Deutsche Gesellschaft für Neuropathologie und Neuroanatomie

12. - 15.09.2012, Erlangen

Banner: 57. Jahrestagung der Deutschen Gesellschaft für Neuropathologie und Neuroanatomie

Rescue of oligodendroglia in experimental NMO lesions

Meeting Abstract

  • presenting/speaker Claudia Wrzos - Uniklinikum Göttingen, Neuropathologie, Göttingen, Germany
  • Jeffrey Bennett - Uniklinikum Göttingen, Neuropathologie, Göttingen, United States
  • Wolfgang Brück - Uniklinikum Göttingen, Neuropathologie, Göttingen, Germany
  • Stefan Nessler - Uniklinikum Göttingen, Neuropathologie, Göttingen, Germany
  • Christine Stadelmann - Uniklinikum Göttingen, Neuropathologie, Göttingen, Germany

Deutsche Gesellschaft für Neuropathologie und Neuroanatomie. 57th Annual Meeting of the German Society for Neuropathology and Neuroanatomy (DGNN). Erlangen, 12.-15.09.2012. Düsseldorf: German Medical Science GMS Publishing House; 2012. Doc12dgnnPP2.5

doi: 10.3205/12dgnn041, urn:nbn:de:0183-12dgnn0411

Veröffentlicht: 11. September 2012

© 2012 Wrzos et al.
Dieser Artikel ist ein Open Access-Artikel und steht unter den Creative Commons Lizenzbedingungen (http://creativecommons.org/licenses/by-nc-nd/3.0/deed.de). Er darf vervielfältigt, verbreitet und öffentlich zugänglich gemacht werden, vorausgesetzt dass Autor und Quelle genannt werden.


Gliederung

Text

Neuromyelitis optica (NMO) is an inflammatory-demyelinating disease characterized by destructive lesions in the optic nerves and spinal cord. In addition to astrocyte depletion, oligodendroglial cells are lost in NMO lesions. However, the time course and mechanisms of oligodendroglial demise have not been characterized in detail.

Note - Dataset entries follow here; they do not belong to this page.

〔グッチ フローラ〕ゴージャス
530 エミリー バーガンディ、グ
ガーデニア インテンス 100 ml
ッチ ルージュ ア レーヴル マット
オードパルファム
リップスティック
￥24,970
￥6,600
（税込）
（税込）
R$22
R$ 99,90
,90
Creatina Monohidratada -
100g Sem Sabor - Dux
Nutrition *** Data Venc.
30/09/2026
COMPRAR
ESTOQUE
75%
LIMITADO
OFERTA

In our study we used monoclonal antibodies against Aquaporin 4 (AQP4) reconstructed from CSF plasma cells of NMO patients. These rAbs have recently been shown to deplete perivascular astrocytes if i.v. injected into MBP- primed rats (Bennett et al., 2009).

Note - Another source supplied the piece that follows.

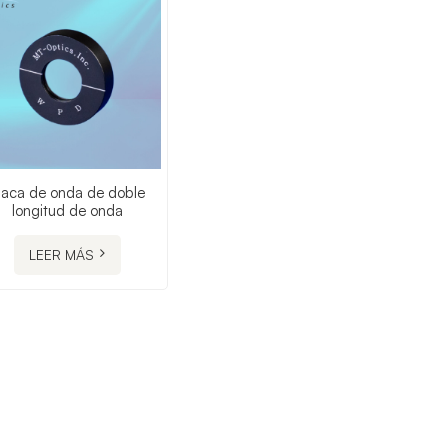
laca de onda de doble
longitud de onda
LEER MÁS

Already 24 hrs after a single stereotactic intracerebral injection of a complement-binding anti-AQP4 antibody diluted in human serum into the rat brain, the peak of astrocyte depletion was achieved. Similarly, loss of oligodendroglia occurred rapidly and was nearly complete at this time point. In vitro, oligodendroglial cells were damaged after incubation with supernatant from astrocytes previously incubated with anti-AQP4 antibody and human complement. Oligodendroglial cell death was partly blocked by NMDA and other receptor antagonists in vitro and in vivo.

Our results suggest a role for excitotixicity in oligodendroglial reduction in experimental NMO lesions.